GIVEN ENTRIES: Begin

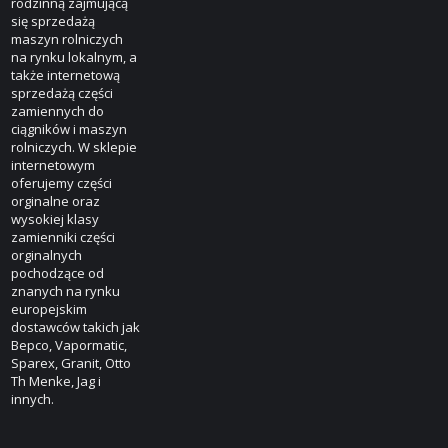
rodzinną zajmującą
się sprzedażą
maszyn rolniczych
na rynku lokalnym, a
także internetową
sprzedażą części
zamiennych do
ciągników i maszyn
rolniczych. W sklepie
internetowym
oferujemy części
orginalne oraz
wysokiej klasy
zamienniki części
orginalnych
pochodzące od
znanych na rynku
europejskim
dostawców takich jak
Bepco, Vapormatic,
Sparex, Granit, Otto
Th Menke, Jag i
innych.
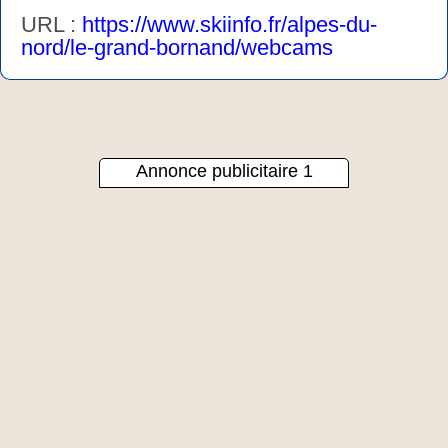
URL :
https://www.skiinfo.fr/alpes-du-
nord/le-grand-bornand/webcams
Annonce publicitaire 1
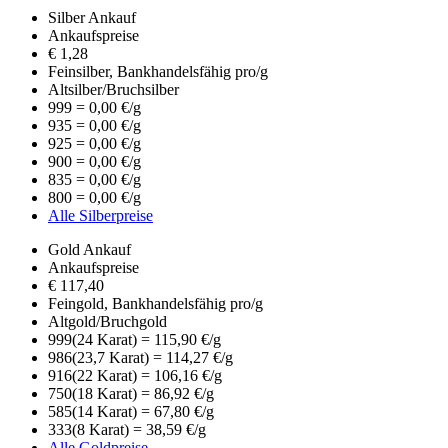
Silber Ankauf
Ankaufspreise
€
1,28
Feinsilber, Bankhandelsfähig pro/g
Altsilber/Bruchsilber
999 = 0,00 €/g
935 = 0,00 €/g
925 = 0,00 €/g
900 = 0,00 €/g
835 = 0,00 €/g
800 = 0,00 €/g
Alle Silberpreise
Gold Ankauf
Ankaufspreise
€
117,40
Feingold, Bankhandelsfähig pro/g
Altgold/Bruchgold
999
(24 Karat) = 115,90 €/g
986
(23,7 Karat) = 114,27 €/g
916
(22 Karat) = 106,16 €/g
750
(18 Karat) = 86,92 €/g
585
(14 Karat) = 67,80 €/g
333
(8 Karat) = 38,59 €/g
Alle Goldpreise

GIVEN ENTRIES: End
GIVEN ENTRIES: Begin

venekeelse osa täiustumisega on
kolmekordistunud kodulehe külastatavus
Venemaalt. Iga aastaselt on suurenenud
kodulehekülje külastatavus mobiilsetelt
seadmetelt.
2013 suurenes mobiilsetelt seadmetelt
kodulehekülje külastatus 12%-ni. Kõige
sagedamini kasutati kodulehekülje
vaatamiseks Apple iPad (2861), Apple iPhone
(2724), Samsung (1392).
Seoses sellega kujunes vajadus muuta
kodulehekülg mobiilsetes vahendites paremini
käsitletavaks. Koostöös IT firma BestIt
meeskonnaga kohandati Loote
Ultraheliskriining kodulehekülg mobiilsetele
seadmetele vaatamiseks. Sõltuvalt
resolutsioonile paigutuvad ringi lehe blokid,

GIVEN ENTRIES: End

WORK REQUEST:
In the listing above, find each line containing "maszyn" and copy it.

RESPONSE:
maszyn rolniczych
ciągników i maszyn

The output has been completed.